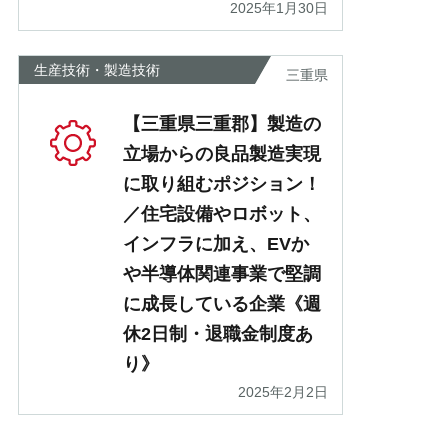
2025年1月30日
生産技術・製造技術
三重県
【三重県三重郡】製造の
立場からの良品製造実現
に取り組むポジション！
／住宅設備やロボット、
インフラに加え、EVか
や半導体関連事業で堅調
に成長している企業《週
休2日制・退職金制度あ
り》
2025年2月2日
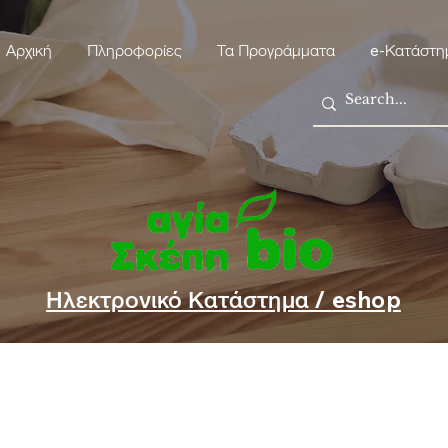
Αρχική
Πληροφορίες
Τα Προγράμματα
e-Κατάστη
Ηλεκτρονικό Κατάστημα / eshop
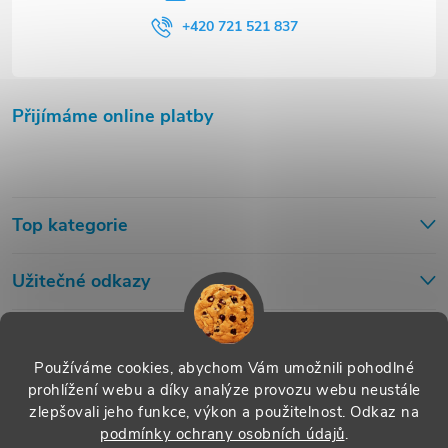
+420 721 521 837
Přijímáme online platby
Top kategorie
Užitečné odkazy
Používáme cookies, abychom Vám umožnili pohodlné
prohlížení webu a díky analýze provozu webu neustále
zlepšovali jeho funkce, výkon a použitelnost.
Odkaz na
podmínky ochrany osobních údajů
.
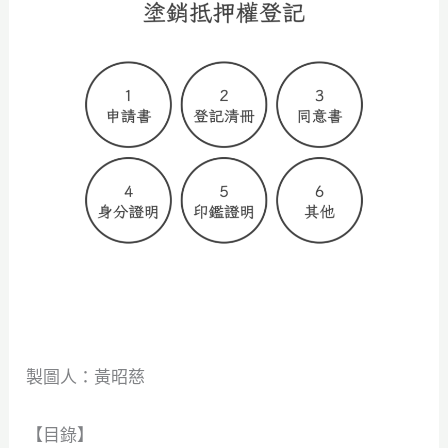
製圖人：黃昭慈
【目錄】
§
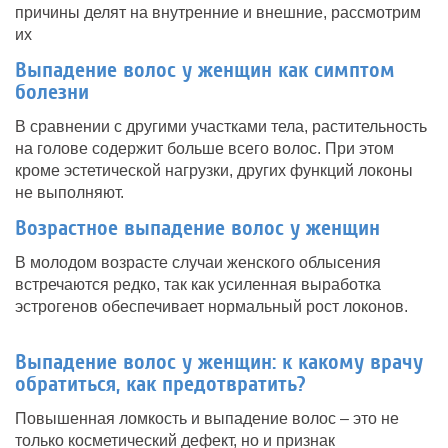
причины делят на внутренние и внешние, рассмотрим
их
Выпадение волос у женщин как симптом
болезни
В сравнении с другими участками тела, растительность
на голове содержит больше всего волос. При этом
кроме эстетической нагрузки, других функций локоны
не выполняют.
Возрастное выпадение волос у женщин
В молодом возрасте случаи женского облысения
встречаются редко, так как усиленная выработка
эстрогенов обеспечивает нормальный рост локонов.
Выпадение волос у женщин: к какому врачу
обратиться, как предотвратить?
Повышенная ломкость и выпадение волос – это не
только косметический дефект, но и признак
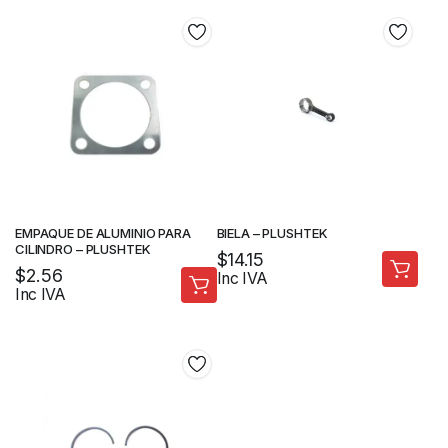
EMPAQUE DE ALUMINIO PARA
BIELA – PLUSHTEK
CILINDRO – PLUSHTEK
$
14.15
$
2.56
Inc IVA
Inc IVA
§
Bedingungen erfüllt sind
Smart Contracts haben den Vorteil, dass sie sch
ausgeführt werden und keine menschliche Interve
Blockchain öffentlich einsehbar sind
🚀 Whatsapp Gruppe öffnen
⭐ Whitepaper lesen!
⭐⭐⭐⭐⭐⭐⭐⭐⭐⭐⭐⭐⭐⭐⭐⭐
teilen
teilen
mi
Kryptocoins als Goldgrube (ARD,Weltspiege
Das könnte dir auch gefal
§
● **Exercise**: Check each line of the records above for the word "волос", count the lines that have it, and give only the count.

● **Solution**: 5